Crypto’s unregulated DeFi boom raises shadow banking comparisons

‘Unless regulators move to provide stronger oversight of this burgeoning sector of the cryptocurrency world, the risk to the broader financial system will grow.’
Image: John Taggart/Bloomberg

Many of the negative hallmarks of shadow banking — such as the excessive leverage and opacity that precipitated the 2008 global financial crisis — have already seeped into the world of decentralised finance.

That’s the warning of Hilary Allen, a professor at American University’s Washington College of Law, in a recently published paper titled “DeFi: Shadow Banking 2.0?”

Unless regulators move to provide stronger oversight of this burgeoning sector of the cryptocurrency world, the risk to the broader financial system will grow, she said. Loosely defined, the shadow banking system consists of lenders, brokers and other intermediaries that fall outside the realm of traditional regulated banks. The most infamous participants and casualties are probably Lehman Brothers and Bear Stearns, which both failed amid the collapse of the subprime mortgage market.

Lending is one of the leading applications in DeFi, with more than 160 apps that let people trade, lend and borrow without intermediaries and often anonymously. Many are offering double-digit and even higher returns in exchange for lending out tokens for holders. The total value of the assets “locked” in DeFi apps is around $120 billion, according to industry data tracker DappRadar.

The inflows have caught the attention of more traditional financial institutions. Societe Generale SA has been tinkering with DeFi loans. HSBC Holdings PLC just acquired a plot of virtual real estate in the Sandbox metaverse. A slew of financial institutions, such as Silvergate Capital Corp. and a group of small banks, are planning or already issuing their own stablecoins, which are widely used to facilitate DeFi transactions.

“There are established financial institutions that are looking hungrily at the money being made in this space,” Allen said in an interview. “The concern I see both from the growth of this area and the financial stability perspective is if financial institutions see profits in this space.”
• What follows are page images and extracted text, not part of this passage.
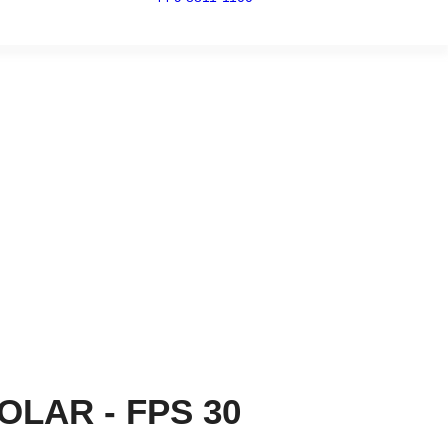
LAR - FPS 30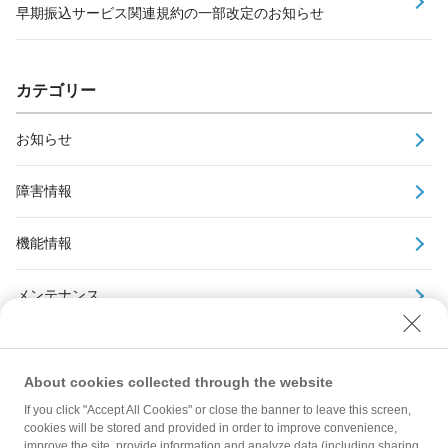
早期振込サービス関連規約の一部改定のお知らせ
カテゴリー
お知らせ
障害情報
機能情報
メンテナンス
アーカイブ
About cookies collected through the website
If you click "Accept All Cookies" or close the banner to leave this screen,
cookies will be stored and provided in order to improve convenience,
improve the site, provide information and analyze data (including sharing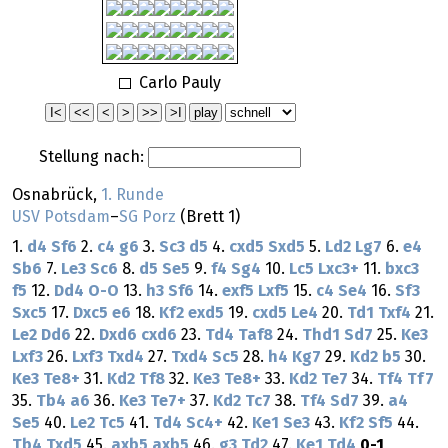
Carlo Pauly
Stellung nach:
Osnabrück,
1. Runde
USV Potsdam
–
SG Porz
(Brett 1)
1.
d4
Sf6
2.
c4
g6
3.
Sc3
d5
4.
cxd5
Sxd5
5.
Ld2
Lg7
6.
e4
Sb6
7.
Le3
Sc6
8.
d5
Se5
9.
f4
Sg4
10.
Lc5
Lxc3+
11.
bxc3
f5
12.
Dd4
O-O
13.
h3
Sf6
14.
exf5
Lxf5
15.
c4
Se4
16.
Sf3
Sxc5
17.
Dxc5
e6
18.
Kf2
exd5
19.
cxd5
Le4
20.
Td1
Txf4
21.
Le2
Dd6
22.
Dxd6
cxd6
23.
Td4
Taf8
24.
Thd1
Sd7
25.
Ke3
Lxf3
26.
Lxf3
Txd4
27.
Txd4
Sc5
28.
h4
Kg7
29.
Kd2
b5
30.
Ke3
Te8+
31.
Kd2
Tf8
32.
Ke3
Te8+
33.
Kd2
Te7
34.
Tf4
Tf7
35.
Tb4
a6
36.
Ke3
Te7+
37.
Kd2
Tc7
38.
Tf4
Sd7
39.
a4
Se5
40.
Le2
Tc5
41.
Td4
Sc4+
42.
Ke1
Se3
43.
Kf2
Sf5
44.
Tb4
Txd5
45.
axb5
axb5
46.
g3
Td2
47.
Ke1
Td4
0-1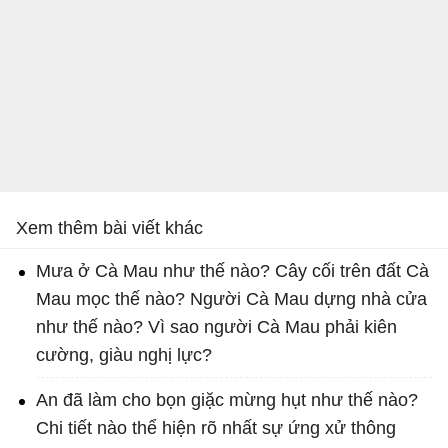
Xem thêm bài viết khác
Mưa ở Cà Mau như thế nào? Cây cối trên đất Cà
Mau mọc thế nào? Người Cà Mau dựng nhà cửa
như thế nào? Vì sao người Cà Mau phải kiên
cường, giàu nghị lực?
An đã làm cho bọn giặc mừng hụt như thế nào?
Chi tiết nào thể hiện rõ nhất sự ứng xử thông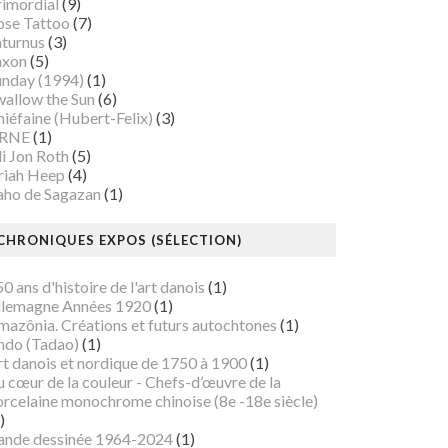
rimordial
(9)
ose Tattoo
(7)
aturnus
(3)
axon
(5)
unday (1994)
(1)
wallow the Sun
(6)
iéfaine (Hubert-Felix)
(3)
RNE
(1)
i Jon Roth
(5)
riah Heep
(4)
aho de Sagazan
(1)
CHRONIQUES EXPOS (SÉLECTION)
0 ans d'histoire de l'art danois
(1)
llemagne Années 1920
(1)
mazônia. Créations et futurs autochtones
(1)
ndo (Tadao)
(1)
rt danois et nordique de 1750 à 1900
(1)
 cœur de la couleur - Chefs-d’œuvre de la
orcelaine monochrome chinoise (8e -18e siècle)
)
ande dessinée 1964-2024
(1)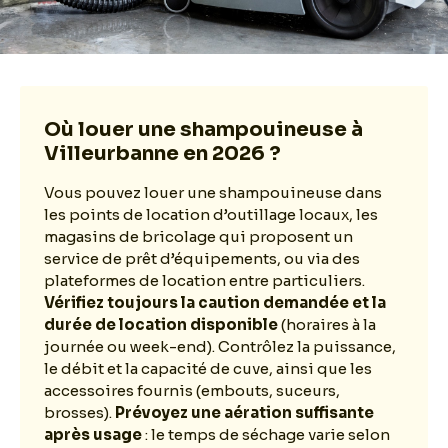
Où louer une shampouineuse à
Villeurbanne en 2026 ?
Vous pouvez louer une shampouineuse dans
les points de location d’outillage locaux, les
magasins de bricolage qui proposent un
service de prêt d’équipements, ou via des
plateformes de location entre particuliers.
Vérifiez toujours la caution demandée et la
durée de location disponible
(horaires à la
journée ou week-end). Contrôlez la puissance,
le débit et la capacité de cuve, ainsi que les
accessoires fournis (embouts, suceurs,
brosses).
Prévoyez une aération suffisante
après usage
: le temps de séchage varie selon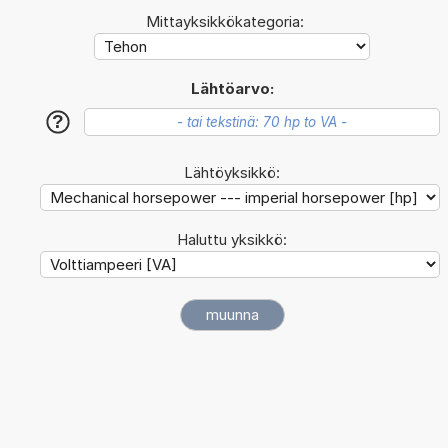
Mittayksikkökategoria:
Lähtöarvo:
?
Lähtöyksikkö:
Haluttu yksikkö:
Crypto companies catering to institutional clients such as hedge funds are already moving in. Genesis Trading, the world’s largest digital-asset lender with more than $150 billion in originations, is making plans to enter DeFi, said Matthew Ballensweig, managing director and co-head of trading and lending at Genesis.

“We are thinking what our long-term strategy is going to look like with DeFi and our integration there,” Ballensweig said, adding that DeFi could end up being a source of cheaper capital, or a place to park money through apps such as Maple Finance, which offers uncollateralised loans to corporate and institutional borrowers.

Alameda Research, one of the world’s biggest crypto traders, is using DeFi loans to fund a portion of its $5 billion in daily trading activity. In January, Fireblocks teamed up with lender Aave Arc to let financial institutions participate in DeFi.

As more financial institutions pour in, the problems that have plagued DeFi — everything from “rug pulls” to hacks that result in massive losses — could potentially ripple through traditional finance and even raise the risk of bank runs, Allen and other observers said.

“DeFi, much like shadow banking pre-financial crisis, has risks, and in particular could malfunction in ways that we can’t predict,” said John Griffin, a finance professor at the University of Texas at Austin. “That could lead to financial fragility in ways we also don’t expect.”

Stablecoins, which are usually pegged to assets such as the dollar, are one of the biggest threats, Allen said. Issuers such as Tether, with an $80 billion market value, operate as private companies and don’t fully disclose reserves. Whether crypto exchanges would convert stablecoins into fiat in times of trouble is unclear, Allen said.

DeFi proponents argue that the risks are worth taking since the sector is a hotbed of innovation, making services cheaper and faster. Allen said these claims have been overblown. It can be as expensive to transfer a digital coin to another country and to convert it into fiat, she said. And dapps’ decentralisation — the idea that they are run by their community of users and computer code — is often just an illusion.

“Anything that is purportedly decentralised is by definition going to be clunky,” Allen said. “All of it is building in redundancy so you don’t have to trust anyone. So it’ll never be as efficient as a system with an intermediary. But what we are seeing is there are intermediaries everywhere in this space.”

Many DeFi apps end up being controlled by a small group of developers, or venture capitalists with large stakes.

US regulators have taken a mostly hands-off approach so far. President Joseph Biden’s March executive order on digital assets emphasised his support for crypto’s technological innovation, while stressing the need for consumer protections.

“To me that suggests that people are accepting at face value the idea that DeFi will help financial inclusion,” Allen said. “In light of that I don’t think what I am proposing will get much political traction until after a crisis occurs.”